Para que yo me llame
Ángel González
Para que yo me llame Ángel González,
para que mi ser pese sobre el suelo,
fue necesario un ancho espacio
y un largo tiempo:
hombres de todo mar y toda tierra,
fértiles vientres de mujer, y cuerpos
y más cuerpos, fundiéndose incesantes
en otro cuerpo nuevo.
Solsticios y equinoccios alumbraron
con su cambiante luz, su vario cielo,
el viaje milenario de mi carne
trepando por los siglos y los huesos.
De su pasaje lento y doloroso
de su huida hasta el fin, sobreviviendo
naufragios, aferrándose
al último suspiro de los muertos,
yo no soy más que el resultado, el fruto,
lo que queda, podrido, entre los restos;
esto que veis aquí,
tan sólo esto:
un escombro tenaz, que se resiste
a su ruina, que lucha contra el viento,
que avanza por caminos que no llevan
a ningún sitio. El éxito
de todos los fracasos. La enloquecida
fuerza del desaliento...
Ciudad Cero
Una revolución.
Luego una guerra.
En aquellos dos años -que eran
la quinta parte de toda mi vida-,
yo había experimentado sensaciones distintas.
Imaginé más tarde
lo que es la lucha en calidad de hombre.
Pero como tal niño,
la guerra, para mí, era tan sólo:
suspensión de las clases escolares,
Isabelita en bragas en el sótano,
cementerios de coches, pisos
abandonados, hambre indefinible,
sangre descubierta
en la tierra o las losas de la calle,
un terror que duraba
lo que el frágil rumor de los cristales
después de la explosión,
y el casi incomprensible
dolor de los adultos,
sus lágrimas, su miedo,
su ira sofocada,
que, por algún resquicio,
entraban en mi alma
para desvanecerse luego, pronto,
ante uno de los muchos
prodigios cotidianos: el hallazgo
de una bala aún caliente
el incendio
de un edificio próximo,
los restos de un saqueo
-papeles y retratos
en medio de la calle...
Todo pasó,
todo es borroso ahora, todo
menos eso que apenas percibía
en aquel tiempo
y que, años más tarde,
resurgió en mi interior, ya para siempre:
este miedo difuso,
esta ira repentina,
estas imprevisibles
y verdaderas ganas de llorar.
Ángel González (Oviedo, 1925), padeció los estragos de la Guerra Civil, luego de la prematura muerte de su padre, cuando el poeta sólo tenía dieciocho meses. Al comienzo de la contienda los franquistas asesinaron a su hermano Manuel y luego su hermano Pedro hubo de partir al exilio.
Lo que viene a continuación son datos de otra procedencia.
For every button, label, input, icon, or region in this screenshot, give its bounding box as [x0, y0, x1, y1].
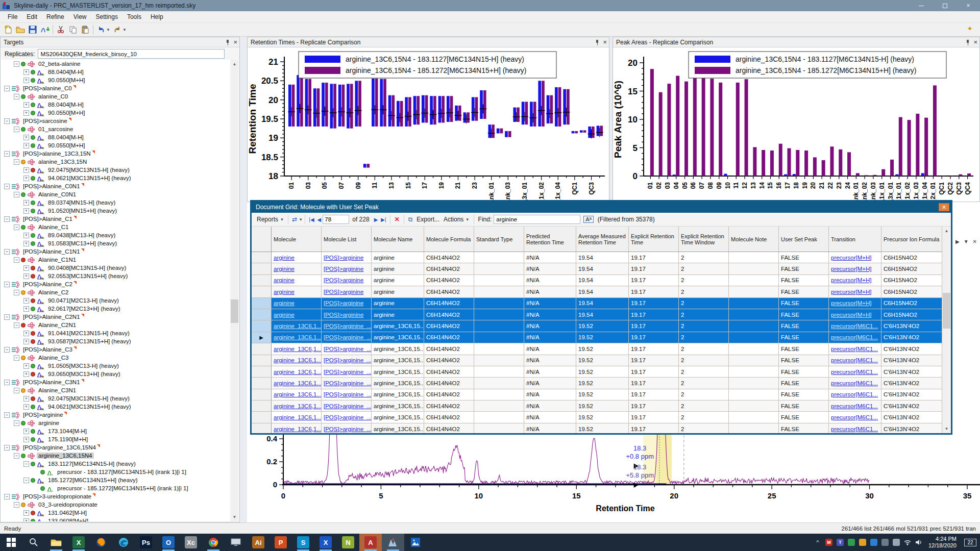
xcalibur-icon[interactable]: Xc: [180, 534, 202, 551]
new-document-icon[interactable]: [2, 24, 14, 35]
tree-row[interactable]: −[POS]>3-ureidopropionate: [1, 492, 230, 500]
tray-mail-icon[interactable]: [868, 534, 879, 551]
row-selector[interactable]: [252, 366, 272, 377]
match-case-button[interactable]: Aª: [583, 216, 593, 223]
tree-row[interactable]: −183.1127[M6C134N15-H] (heavy): [1, 460, 230, 468]
collapse-icon[interactable]: −: [4, 282, 10, 287]
targets-scrollbar[interactable]: ▲ ▼: [230, 60, 239, 521]
cell-link[interactable]: [POS]>arginine_...: [322, 355, 372, 366]
tree-row[interactable]: −[POS]>sarcosine: [1, 117, 230, 125]
column-header[interactable]: Predicted Retention Time: [524, 227, 576, 252]
tree-row[interactable]: −01_sarcosine: [1, 125, 230, 133]
excel-icon[interactable]: X: [67, 534, 90, 551]
row-selector[interactable]: [252, 309, 272, 320]
cell-link[interactable]: arginine_13C6,1...: [272, 332, 322, 343]
column-header[interactable]: Explicit Retention Time: [629, 227, 679, 252]
expand-icon[interactable]: +: [23, 135, 29, 140]
cell-link[interactable]: [POS]>arginine_...: [322, 332, 372, 343]
cell-link[interactable]: precursor[M6C1...: [829, 366, 881, 377]
table-row[interactable]: arginine_13C6,1...[POS]>arginine_...argi…: [252, 366, 942, 378]
cell-link[interactable]: arginine_13C6,1...: [272, 355, 322, 366]
chevron-down-icon[interactable]: ▼: [964, 239, 969, 244]
tree-row[interactable]: +92.0475[M3C13N15-H] (heavy): [1, 394, 230, 403]
onenote-icon[interactable]: N: [337, 534, 359, 551]
cell-link[interactable]: [POS]>arginine: [322, 263, 372, 274]
powerpoint-icon[interactable]: P: [270, 534, 292, 551]
export-button[interactable]: Export...: [414, 215, 442, 224]
table-row[interactable]: ▶arginine_13C6,1...[POS]>arginine_...arg…: [252, 332, 942, 343]
app-x-icon[interactable]: X: [314, 534, 337, 551]
tree-row[interactable]: −alanine_C0: [1, 92, 230, 101]
peak-areas-chart[interactable]: 05101520Peak Area (10^6)0102030405060708…: [613, 47, 979, 204]
table-row[interactable]: arginine[POS]>argininearginineC6H14N4O2#…: [252, 263, 942, 274]
tray-onedrive-icon[interactable]: [891, 534, 902, 551]
collapse-icon[interactable]: −: [4, 249, 10, 255]
tree-row[interactable]: +91.0520[MN15+H] (heavy): [1, 207, 230, 215]
cell-link[interactable]: [POS]>arginine_...: [322, 423, 372, 433]
tree-row[interactable]: +133.0608[M+H]: [1, 517, 230, 521]
expand-icon[interactable]: +: [23, 518, 29, 522]
menu-settings[interactable]: Settings: [91, 12, 122, 22]
tree-row[interactable]: +92.0553[MC13N15+H] (heavy): [1, 272, 230, 280]
expand-icon[interactable]: +: [23, 396, 29, 402]
collapse-icon[interactable]: −: [14, 322, 19, 328]
collapse-icon[interactable]: −: [4, 118, 10, 124]
collapse-icon[interactable]: −: [14, 355, 19, 361]
redo-icon-dropdown[interactable]: ▼: [122, 28, 128, 32]
table-row[interactable]: arginine[POS]>argininearginineC6H14N4O2#…: [252, 252, 942, 263]
collapse-icon[interactable]: −: [14, 94, 19, 99]
tree-row[interactable]: +94.0621[M3C13N15+H] (heavy): [1, 174, 230, 182]
cell-link[interactable]: [POS]>arginine: [322, 252, 372, 263]
tree-row[interactable]: +93.0587[M2C13N15+H] (heavy): [1, 337, 230, 345]
tray-update-icon[interactable]: [857, 534, 868, 551]
expand-icon[interactable]: +: [23, 69, 29, 75]
cell-link[interactable]: [POS]>arginine_...: [322, 343, 372, 354]
column-header[interactable]: Precursor Ion Formula: [881, 227, 942, 252]
expand-icon[interactable]: +: [23, 331, 29, 336]
collapse-icon[interactable]: −: [4, 380, 10, 385]
illustrator-icon[interactable]: Ai: [247, 534, 270, 551]
acrobat-icon[interactable]: A: [359, 534, 382, 551]
tree-row[interactable]: −[POS]>arginine: [1, 411, 230, 419]
collapse-icon[interactable]: −: [4, 314, 10, 320]
cell-link[interactable]: arginine_13C6,1...: [272, 400, 322, 411]
collapse-icon[interactable]: −: [14, 502, 19, 508]
pivot-icon[interactable]: ⇄: [290, 216, 299, 223]
tray-chevron-icon[interactable]: ^: [812, 534, 823, 551]
find-input[interactable]: [494, 215, 580, 224]
column-header[interactable]: Molecule List: [322, 227, 372, 252]
cell-link[interactable]: arginine_13C6,1...: [272, 423, 322, 433]
expand-icon[interactable]: +: [23, 110, 29, 116]
tree-row[interactable]: −alanine_13C3,15N: [1, 158, 230, 166]
tree-row[interactable]: +89.0438[MC13-H] (heavy): [1, 231, 230, 239]
table-row[interactable]: arginine_13C6,1...[POS]>arginine_...argi…: [252, 423, 942, 433]
table-row[interactable]: arginine_13C6,1...[POS]>arginine_...argi…: [252, 378, 942, 389]
collapse-icon[interactable]: −: [4, 151, 10, 157]
expand-icon[interactable]: +: [23, 306, 29, 312]
collapse-icon[interactable]: −: [14, 420, 19, 426]
save-icon[interactable]: [27, 24, 39, 35]
scroll-down-icon[interactable]: ▼: [230, 513, 239, 521]
collapse-icon[interactable]: −: [4, 445, 10, 450]
cell-link[interactable]: [POS]>arginine: [322, 309, 372, 320]
collapse-icon[interactable]: −: [14, 192, 19, 197]
row-selector[interactable]: [252, 320, 272, 331]
reports-menu-button[interactable]: Reports ▼: [255, 215, 286, 224]
column-header[interactable]: Molecule Note: [729, 227, 779, 252]
spectral-library-icon[interactable]: ✦: [967, 24, 973, 33]
tree-row[interactable]: −[POS]>arginine_13C6,15N4: [1, 443, 230, 452]
expand-right-icon[interactable]: ▶: [955, 239, 960, 244]
tree-row[interactable]: +93.0650[M3C13+H] (heavy): [1, 370, 230, 378]
row-selector[interactable]: [252, 355, 272, 366]
collapse-icon[interactable]: −: [14, 159, 19, 165]
paste-icon[interactable]: [79, 24, 91, 35]
cell-link[interactable]: arginine: [272, 309, 322, 320]
tree-row[interactable]: −[POS]>Alanine_C2N1: [1, 313, 230, 321]
record-position-input[interactable]: [323, 215, 349, 224]
cut-icon[interactable]: [55, 24, 67, 35]
tree-row[interactable]: precursor - 185.1272[M6C134N15+H] (irank…: [1, 484, 230, 492]
tree-row[interactable]: −[POS]>Alanine_C3N1: [1, 378, 230, 386]
tree-row[interactable]: −[POS]>alanine_C0: [1, 84, 230, 92]
cell-link[interactable]: precursor[M+H]: [829, 263, 881, 274]
minimize-button[interactable]: [910, 0, 933, 11]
Enfermo de tuberculosis, luego de una cura en Páramo del Sil, ingresó a la facultad de Derecho de la Universidad de Oviedo y en 1950 se mudó a Madrid para estudiar periodismo. Miembro de la Generación del Cincuenta, desde sus primeros libros recibió el reconocimiento de sus pares, ganando un accésit del Adonais con Áspero mundo (1956) y el Premio Antonio Machado, en Colliure, por Grado elemental en 1962. Invitado a los Estados Unidos a comienzos de los años setentas, profesaría hasta su jubilación en la Universidad de Nuevo México. Elegido miembro de la Real Academia de la Lengua, González ha recibido además, entre otros, los Premios Reina Sofía, Príncipe de Asturias, Julián Besteiro y Federico García Lorca. Su obra completa se haya recogida en Palabra sobre palabra (2005).